YOUR TASK:
Search the listing below for the word "tutos" and copy each line that holds it.

EXCERPTED DATA:
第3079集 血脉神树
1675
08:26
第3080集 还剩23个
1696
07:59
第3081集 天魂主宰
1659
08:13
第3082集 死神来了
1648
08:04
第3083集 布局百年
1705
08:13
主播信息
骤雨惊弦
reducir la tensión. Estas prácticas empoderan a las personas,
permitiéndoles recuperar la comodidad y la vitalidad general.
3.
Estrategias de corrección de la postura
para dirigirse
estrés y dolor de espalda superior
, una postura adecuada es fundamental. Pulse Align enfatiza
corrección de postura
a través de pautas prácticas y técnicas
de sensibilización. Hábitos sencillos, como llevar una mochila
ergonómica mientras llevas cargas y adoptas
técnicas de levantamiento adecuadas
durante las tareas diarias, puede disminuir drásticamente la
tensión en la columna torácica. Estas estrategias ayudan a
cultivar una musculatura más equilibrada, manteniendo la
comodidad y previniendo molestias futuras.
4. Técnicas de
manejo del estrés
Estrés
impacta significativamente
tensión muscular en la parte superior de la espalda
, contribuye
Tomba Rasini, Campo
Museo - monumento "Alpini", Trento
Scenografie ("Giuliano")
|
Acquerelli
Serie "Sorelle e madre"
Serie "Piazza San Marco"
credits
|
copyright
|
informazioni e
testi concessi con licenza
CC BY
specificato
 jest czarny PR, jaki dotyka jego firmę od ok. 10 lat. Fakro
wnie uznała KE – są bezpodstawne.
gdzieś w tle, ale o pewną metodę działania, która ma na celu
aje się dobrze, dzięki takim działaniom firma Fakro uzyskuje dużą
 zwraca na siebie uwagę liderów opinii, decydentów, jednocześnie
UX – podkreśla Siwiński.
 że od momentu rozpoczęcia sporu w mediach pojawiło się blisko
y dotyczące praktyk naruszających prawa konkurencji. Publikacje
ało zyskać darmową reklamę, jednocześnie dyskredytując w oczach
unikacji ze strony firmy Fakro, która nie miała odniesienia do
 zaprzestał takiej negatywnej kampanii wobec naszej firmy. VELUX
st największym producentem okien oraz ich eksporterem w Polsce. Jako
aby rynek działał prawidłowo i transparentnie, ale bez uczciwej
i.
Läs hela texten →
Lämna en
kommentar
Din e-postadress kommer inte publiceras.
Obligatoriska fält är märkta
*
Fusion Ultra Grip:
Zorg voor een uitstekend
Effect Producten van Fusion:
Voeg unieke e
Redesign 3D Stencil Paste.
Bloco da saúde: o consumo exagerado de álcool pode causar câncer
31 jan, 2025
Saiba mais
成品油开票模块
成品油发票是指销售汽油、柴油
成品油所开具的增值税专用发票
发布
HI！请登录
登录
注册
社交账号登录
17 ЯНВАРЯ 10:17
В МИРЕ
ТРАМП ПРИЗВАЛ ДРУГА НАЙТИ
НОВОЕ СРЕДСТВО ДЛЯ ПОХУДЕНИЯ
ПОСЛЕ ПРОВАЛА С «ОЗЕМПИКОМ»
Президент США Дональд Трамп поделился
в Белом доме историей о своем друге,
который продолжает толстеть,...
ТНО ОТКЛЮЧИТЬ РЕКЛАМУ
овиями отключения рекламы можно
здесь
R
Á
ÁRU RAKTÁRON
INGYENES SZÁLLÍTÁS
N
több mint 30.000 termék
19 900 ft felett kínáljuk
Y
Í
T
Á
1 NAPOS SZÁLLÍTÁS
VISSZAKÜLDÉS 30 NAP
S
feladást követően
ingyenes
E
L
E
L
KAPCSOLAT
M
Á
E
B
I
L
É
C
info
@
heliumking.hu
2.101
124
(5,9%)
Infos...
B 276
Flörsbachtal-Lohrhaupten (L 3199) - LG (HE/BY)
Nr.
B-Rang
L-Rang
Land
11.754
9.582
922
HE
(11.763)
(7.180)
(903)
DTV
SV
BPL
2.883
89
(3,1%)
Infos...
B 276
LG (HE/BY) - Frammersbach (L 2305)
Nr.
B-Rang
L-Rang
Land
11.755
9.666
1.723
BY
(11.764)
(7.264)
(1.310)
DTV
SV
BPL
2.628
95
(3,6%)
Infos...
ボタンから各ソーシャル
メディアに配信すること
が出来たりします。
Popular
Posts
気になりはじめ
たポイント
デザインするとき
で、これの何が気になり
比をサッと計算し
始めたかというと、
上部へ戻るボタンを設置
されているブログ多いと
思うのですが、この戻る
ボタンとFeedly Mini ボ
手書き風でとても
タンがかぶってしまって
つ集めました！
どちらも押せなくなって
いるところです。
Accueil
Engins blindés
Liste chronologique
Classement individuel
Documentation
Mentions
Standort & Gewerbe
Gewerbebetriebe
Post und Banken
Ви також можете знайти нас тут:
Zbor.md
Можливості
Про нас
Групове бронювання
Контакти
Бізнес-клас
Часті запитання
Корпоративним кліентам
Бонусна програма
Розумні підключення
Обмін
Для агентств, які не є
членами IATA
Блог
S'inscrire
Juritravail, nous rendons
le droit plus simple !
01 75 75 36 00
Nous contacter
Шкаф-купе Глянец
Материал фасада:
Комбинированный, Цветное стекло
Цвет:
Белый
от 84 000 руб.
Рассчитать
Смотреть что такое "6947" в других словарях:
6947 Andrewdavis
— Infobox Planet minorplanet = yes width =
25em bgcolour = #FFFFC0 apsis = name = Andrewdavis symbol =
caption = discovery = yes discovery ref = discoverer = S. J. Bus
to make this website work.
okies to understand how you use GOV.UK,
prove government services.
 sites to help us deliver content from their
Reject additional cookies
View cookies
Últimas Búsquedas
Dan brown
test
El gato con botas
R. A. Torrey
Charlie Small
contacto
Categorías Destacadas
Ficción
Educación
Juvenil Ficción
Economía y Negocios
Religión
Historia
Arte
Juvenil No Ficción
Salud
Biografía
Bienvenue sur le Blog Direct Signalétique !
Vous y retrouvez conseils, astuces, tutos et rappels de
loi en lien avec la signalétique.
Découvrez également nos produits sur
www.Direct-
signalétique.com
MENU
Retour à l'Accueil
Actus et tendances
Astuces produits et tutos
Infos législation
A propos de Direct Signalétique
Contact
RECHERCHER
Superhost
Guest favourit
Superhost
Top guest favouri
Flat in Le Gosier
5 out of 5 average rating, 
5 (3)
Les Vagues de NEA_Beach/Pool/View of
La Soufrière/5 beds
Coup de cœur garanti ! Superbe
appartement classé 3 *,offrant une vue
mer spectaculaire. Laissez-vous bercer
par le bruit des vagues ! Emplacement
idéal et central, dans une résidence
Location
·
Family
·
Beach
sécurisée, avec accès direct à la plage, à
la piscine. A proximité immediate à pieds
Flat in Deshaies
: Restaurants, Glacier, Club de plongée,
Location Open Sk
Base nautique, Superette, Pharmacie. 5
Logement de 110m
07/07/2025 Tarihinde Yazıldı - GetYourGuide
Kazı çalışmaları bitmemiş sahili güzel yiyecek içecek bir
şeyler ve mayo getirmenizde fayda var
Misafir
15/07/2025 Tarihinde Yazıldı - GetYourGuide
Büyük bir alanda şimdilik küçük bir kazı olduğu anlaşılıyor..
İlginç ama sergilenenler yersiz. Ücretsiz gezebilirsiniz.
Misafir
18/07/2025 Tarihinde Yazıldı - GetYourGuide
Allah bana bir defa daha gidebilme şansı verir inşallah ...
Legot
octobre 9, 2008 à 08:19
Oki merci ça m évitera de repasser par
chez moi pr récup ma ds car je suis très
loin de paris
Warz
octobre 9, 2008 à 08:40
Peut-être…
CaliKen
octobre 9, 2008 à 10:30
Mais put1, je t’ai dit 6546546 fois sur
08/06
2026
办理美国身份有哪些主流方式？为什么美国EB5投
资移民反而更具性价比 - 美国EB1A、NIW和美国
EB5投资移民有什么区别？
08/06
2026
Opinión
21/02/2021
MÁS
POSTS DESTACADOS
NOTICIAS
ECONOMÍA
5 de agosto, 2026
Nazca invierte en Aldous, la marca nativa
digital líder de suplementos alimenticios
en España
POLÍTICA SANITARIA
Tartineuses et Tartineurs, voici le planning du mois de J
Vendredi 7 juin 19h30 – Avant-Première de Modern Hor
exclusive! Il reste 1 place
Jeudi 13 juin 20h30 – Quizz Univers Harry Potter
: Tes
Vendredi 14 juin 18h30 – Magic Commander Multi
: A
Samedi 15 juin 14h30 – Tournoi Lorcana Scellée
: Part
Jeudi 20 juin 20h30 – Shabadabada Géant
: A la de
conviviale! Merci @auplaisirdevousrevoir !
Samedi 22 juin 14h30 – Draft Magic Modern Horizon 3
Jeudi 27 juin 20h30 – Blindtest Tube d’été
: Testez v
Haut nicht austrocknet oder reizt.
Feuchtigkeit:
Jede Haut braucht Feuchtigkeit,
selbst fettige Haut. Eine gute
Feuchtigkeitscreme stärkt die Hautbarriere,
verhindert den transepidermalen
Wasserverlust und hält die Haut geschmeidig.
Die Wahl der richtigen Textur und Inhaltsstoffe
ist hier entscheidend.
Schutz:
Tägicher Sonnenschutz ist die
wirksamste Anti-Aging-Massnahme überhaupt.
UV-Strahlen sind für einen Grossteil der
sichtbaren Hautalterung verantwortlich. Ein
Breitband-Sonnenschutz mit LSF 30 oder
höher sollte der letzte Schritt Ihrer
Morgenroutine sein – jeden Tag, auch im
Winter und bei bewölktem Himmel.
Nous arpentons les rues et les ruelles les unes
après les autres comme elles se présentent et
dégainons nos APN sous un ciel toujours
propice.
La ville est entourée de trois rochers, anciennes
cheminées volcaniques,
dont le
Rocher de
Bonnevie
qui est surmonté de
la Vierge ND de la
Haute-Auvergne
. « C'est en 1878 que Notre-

OUTPUT OF THE EXERCISE:
Vous y retrouvez conseils, astuces, tutos et rappels de
Astuces produits et tutos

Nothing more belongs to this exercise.